3 Different Types Of Foreign Exchange Markets

Any trade requires a market, and the Forex trade also needs one. However the Forex trade is not like other trades because it is based on the currency of countries rather than commodities. Therefore there are specific types of markets developed especially for Forex trading. There are three main types of markets explained below.

Spot Market

Spot markets are, like their name, used for spot trading. Exchange of currency takes place on the spot, and both traders agree on each other’s terms in real time. Even though the exchange of currency takes a certain amount of time for transaction, both the buyer and seller decide to trade together on a “right now” basis. The spot price of the currency pair however, may change drastically. The spot price is the price set when the buyer and seller decide on it.
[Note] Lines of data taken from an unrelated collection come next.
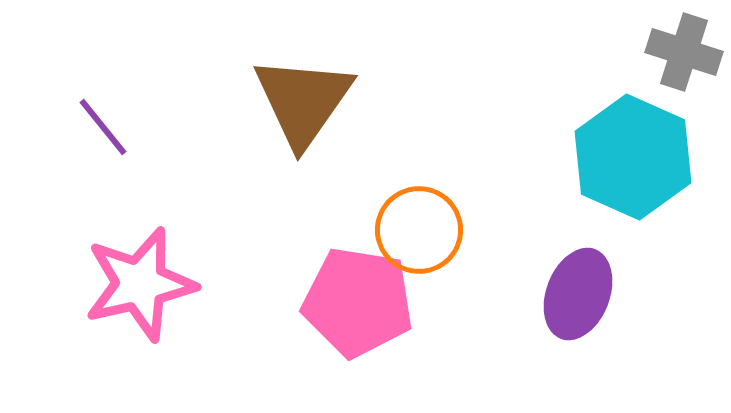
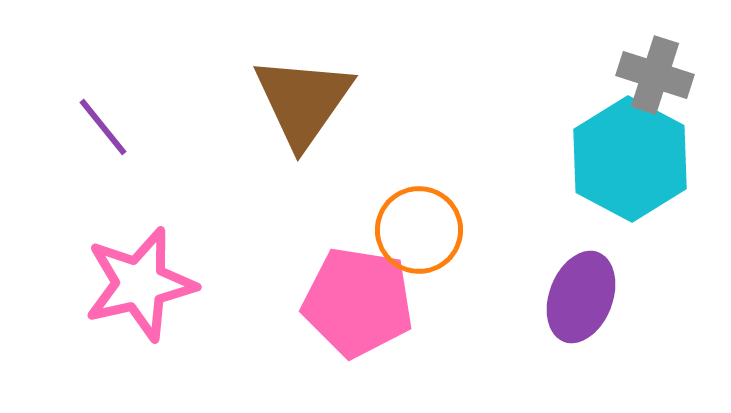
gray cross: moved 29 px left, 23 px down
cyan hexagon: moved 3 px left, 2 px down; rotated 4 degrees clockwise
purple ellipse: moved 3 px right, 3 px down
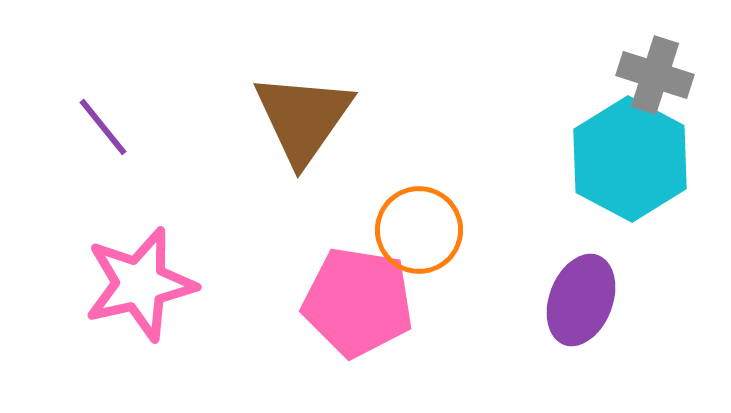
brown triangle: moved 17 px down
purple ellipse: moved 3 px down
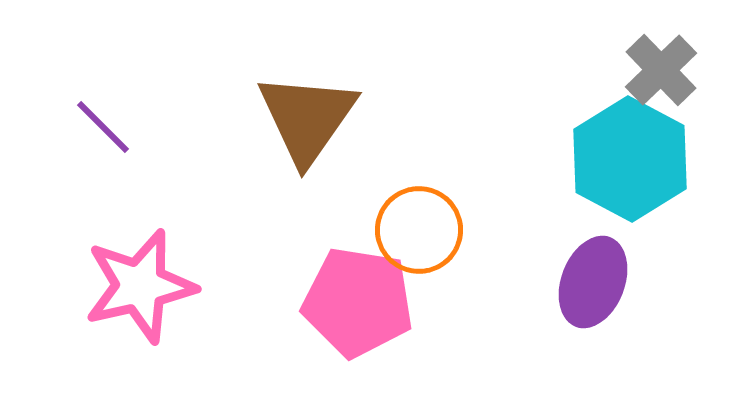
gray cross: moved 6 px right, 5 px up; rotated 28 degrees clockwise
brown triangle: moved 4 px right
purple line: rotated 6 degrees counterclockwise
pink star: moved 2 px down
purple ellipse: moved 12 px right, 18 px up
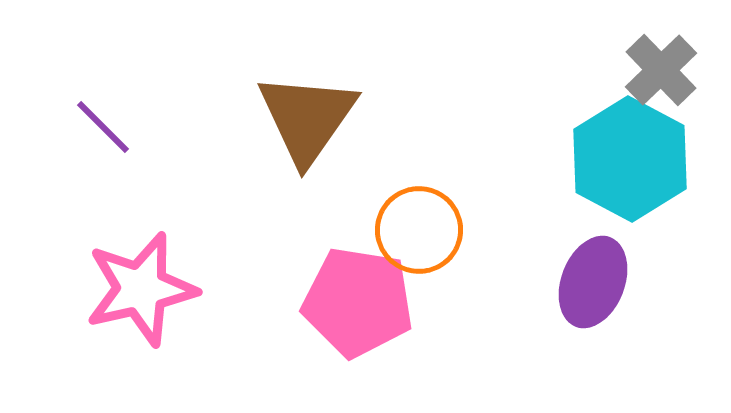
pink star: moved 1 px right, 3 px down
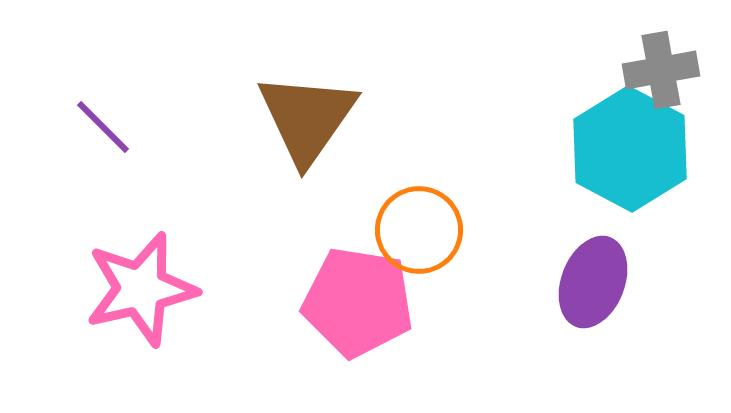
gray cross: rotated 34 degrees clockwise
cyan hexagon: moved 10 px up
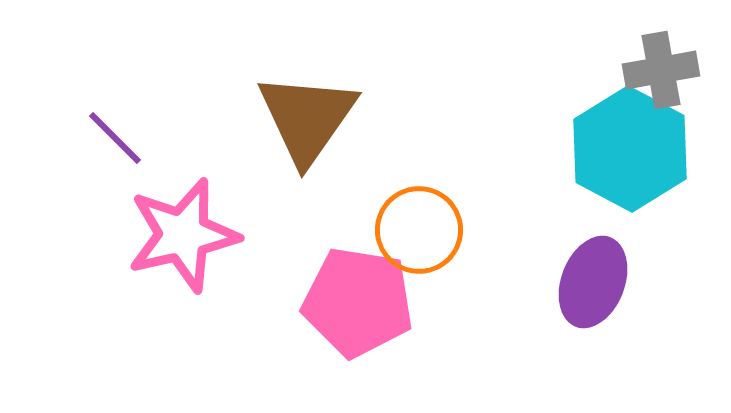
purple line: moved 12 px right, 11 px down
pink star: moved 42 px right, 54 px up
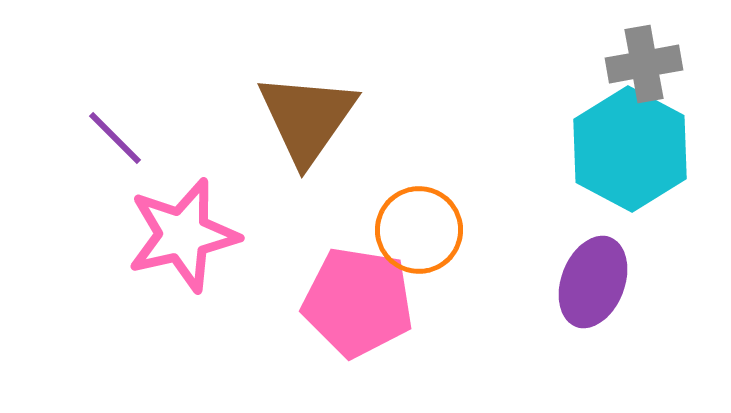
gray cross: moved 17 px left, 6 px up
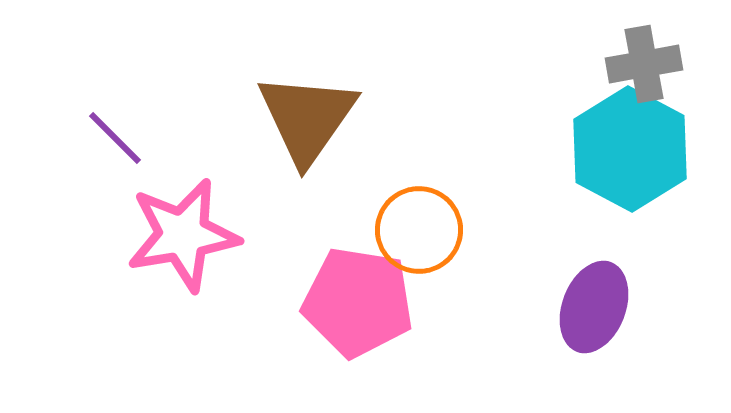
pink star: rotated 3 degrees clockwise
purple ellipse: moved 1 px right, 25 px down
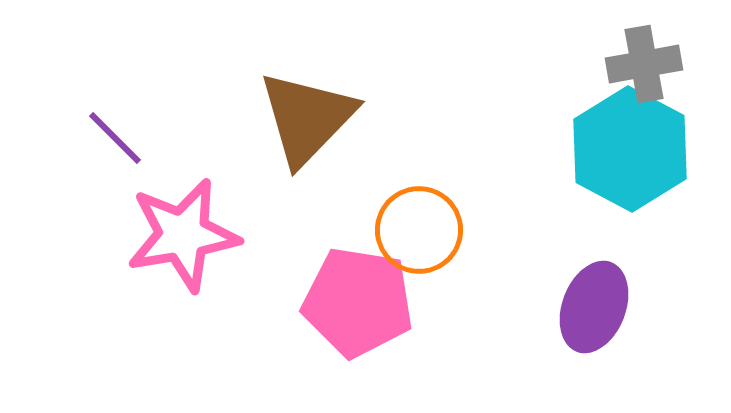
brown triangle: rotated 9 degrees clockwise
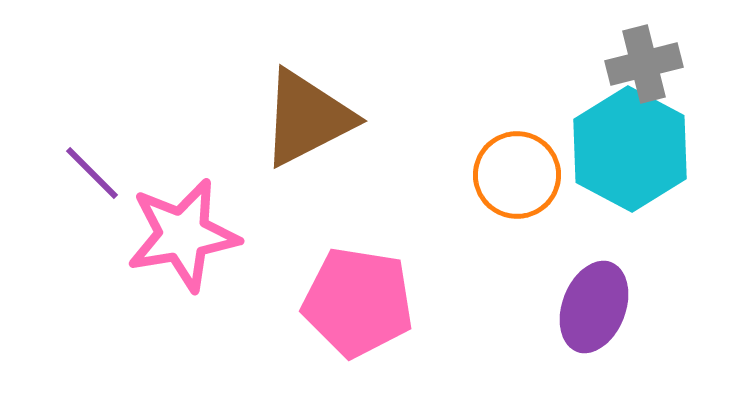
gray cross: rotated 4 degrees counterclockwise
brown triangle: rotated 19 degrees clockwise
purple line: moved 23 px left, 35 px down
orange circle: moved 98 px right, 55 px up
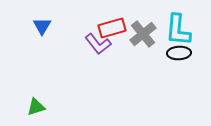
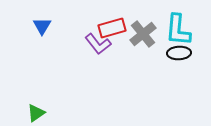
green triangle: moved 6 px down; rotated 18 degrees counterclockwise
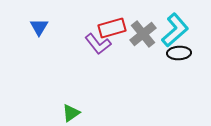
blue triangle: moved 3 px left, 1 px down
cyan L-shape: moved 3 px left; rotated 136 degrees counterclockwise
green triangle: moved 35 px right
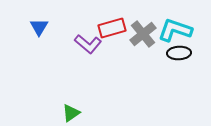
cyan L-shape: rotated 120 degrees counterclockwise
purple L-shape: moved 10 px left; rotated 12 degrees counterclockwise
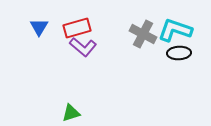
red rectangle: moved 35 px left
gray cross: rotated 24 degrees counterclockwise
purple L-shape: moved 5 px left, 3 px down
green triangle: rotated 18 degrees clockwise
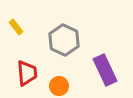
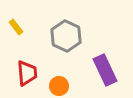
gray hexagon: moved 2 px right, 4 px up
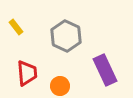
orange circle: moved 1 px right
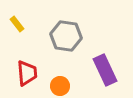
yellow rectangle: moved 1 px right, 3 px up
gray hexagon: rotated 16 degrees counterclockwise
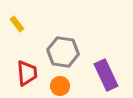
gray hexagon: moved 3 px left, 16 px down
purple rectangle: moved 1 px right, 5 px down
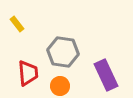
red trapezoid: moved 1 px right
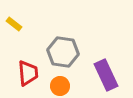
yellow rectangle: moved 3 px left; rotated 14 degrees counterclockwise
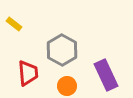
gray hexagon: moved 1 px left, 2 px up; rotated 20 degrees clockwise
orange circle: moved 7 px right
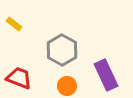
red trapezoid: moved 9 px left, 5 px down; rotated 64 degrees counterclockwise
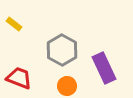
purple rectangle: moved 2 px left, 7 px up
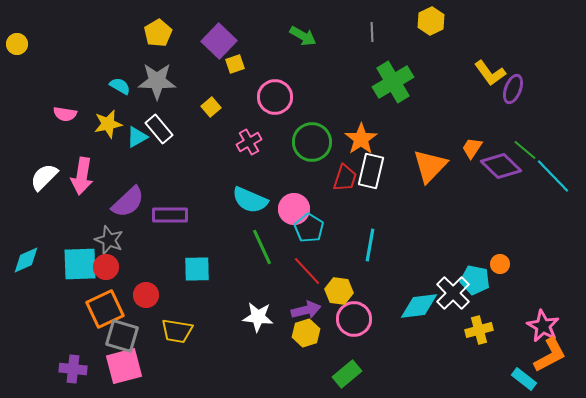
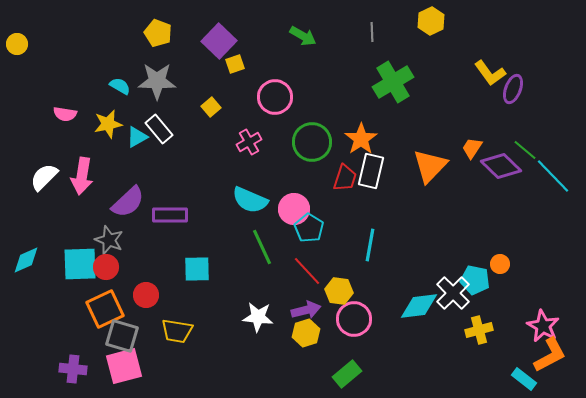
yellow pentagon at (158, 33): rotated 20 degrees counterclockwise
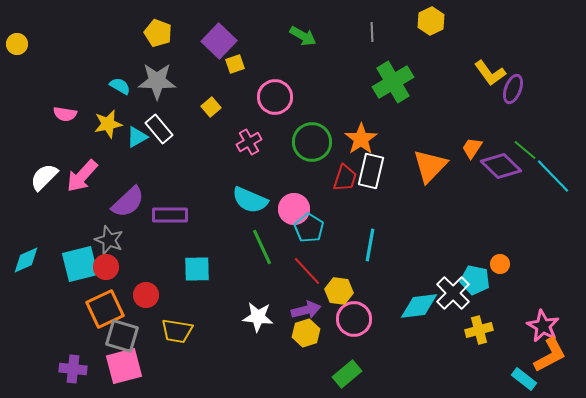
pink arrow at (82, 176): rotated 33 degrees clockwise
cyan square at (80, 264): rotated 12 degrees counterclockwise
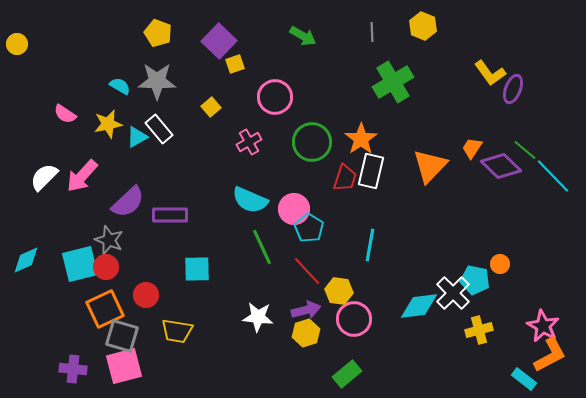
yellow hexagon at (431, 21): moved 8 px left, 5 px down; rotated 12 degrees counterclockwise
pink semicircle at (65, 114): rotated 25 degrees clockwise
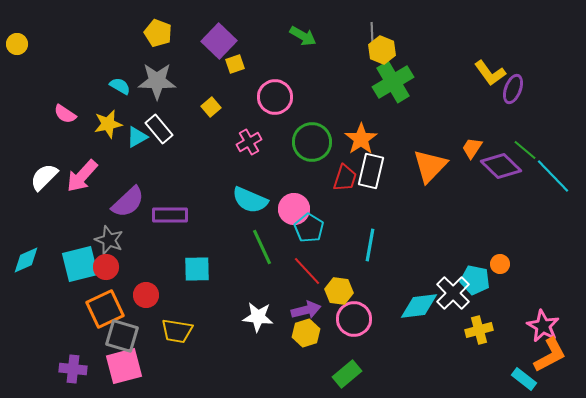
yellow hexagon at (423, 26): moved 41 px left, 24 px down
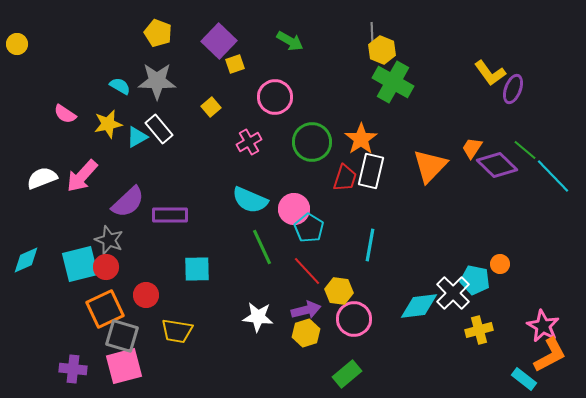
green arrow at (303, 36): moved 13 px left, 5 px down
green cross at (393, 82): rotated 30 degrees counterclockwise
purple diamond at (501, 166): moved 4 px left, 1 px up
white semicircle at (44, 177): moved 2 px left, 1 px down; rotated 24 degrees clockwise
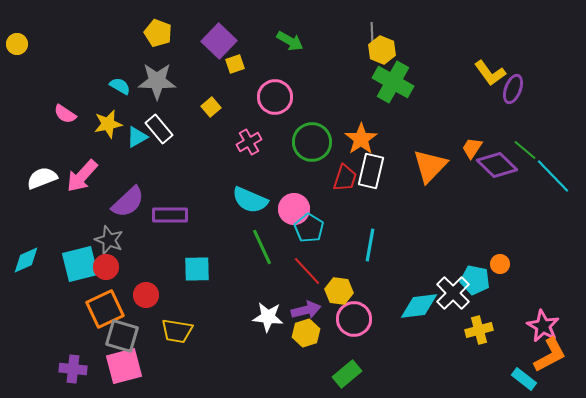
white star at (258, 317): moved 10 px right
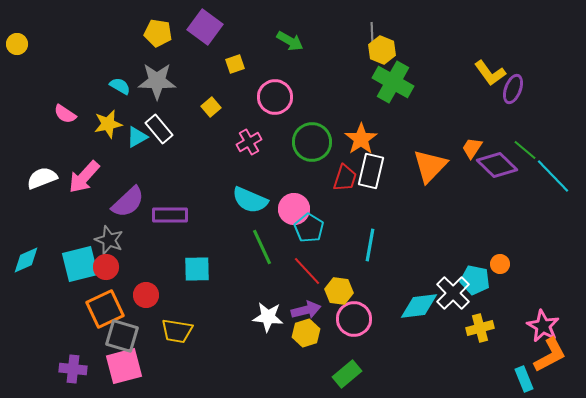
yellow pentagon at (158, 33): rotated 12 degrees counterclockwise
purple square at (219, 41): moved 14 px left, 14 px up; rotated 8 degrees counterclockwise
pink arrow at (82, 176): moved 2 px right, 1 px down
yellow cross at (479, 330): moved 1 px right, 2 px up
cyan rectangle at (524, 379): rotated 30 degrees clockwise
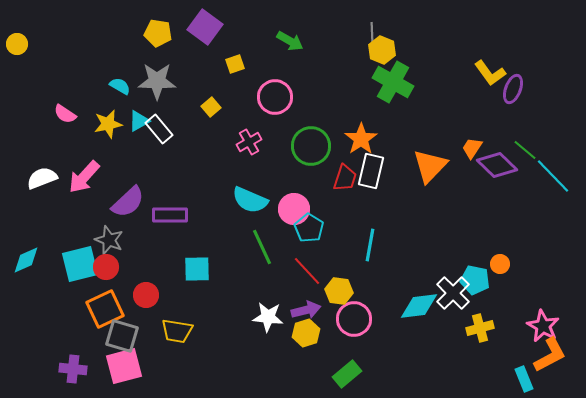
cyan triangle at (137, 137): moved 2 px right, 16 px up
green circle at (312, 142): moved 1 px left, 4 px down
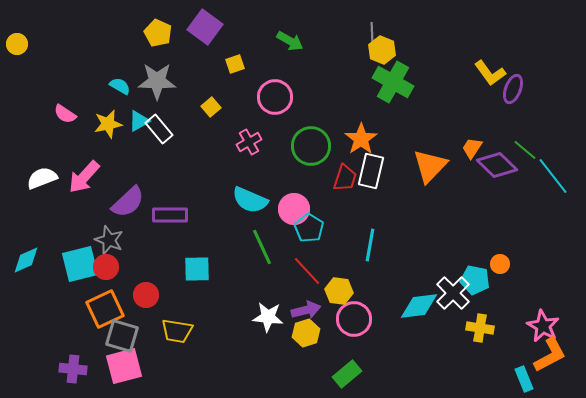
yellow pentagon at (158, 33): rotated 16 degrees clockwise
cyan line at (553, 176): rotated 6 degrees clockwise
yellow cross at (480, 328): rotated 24 degrees clockwise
Since millions of transactions are being done every second, the price of the currency on the spot market fluctuates every few seconds. In the forex trade, this rate is called the forex spot rate.

Spot Market

Forward Market

In the forex trade, the forward exchange market is a financial market that conducts trade based on the expected value of a currency in the future. It is determined by a specific rate known as the forward rate. The forward rate is determined by the slide or rise of one currency against another in a currency pair. So, a currency that is sold on the expectation that the value of the currency pair might decline is called selling at a discount; whereas the currency pair that is sold on the expectation that the expected price might increase is considered to be ‘sold at a premium’. Usually, the spot rate of the particular currency pair that is to be sold is taken, and is set to mature. The maturity time is set by the buyer and seller and is usually between a few weeks to a few months, after which the currency pair is sold or bought.

Forex trade

Futures Market

The futures market, as the name suggests, is a market where the exchange is done based on the assumption that the value of the currency might appreciate or depreciate based on the market, and trade on it accordingly. The key difference between forward market and futures market is that in the forward market, the participants (buyer and seller) can negotiate their terms, while in the futures market, the price is not at all negotiable.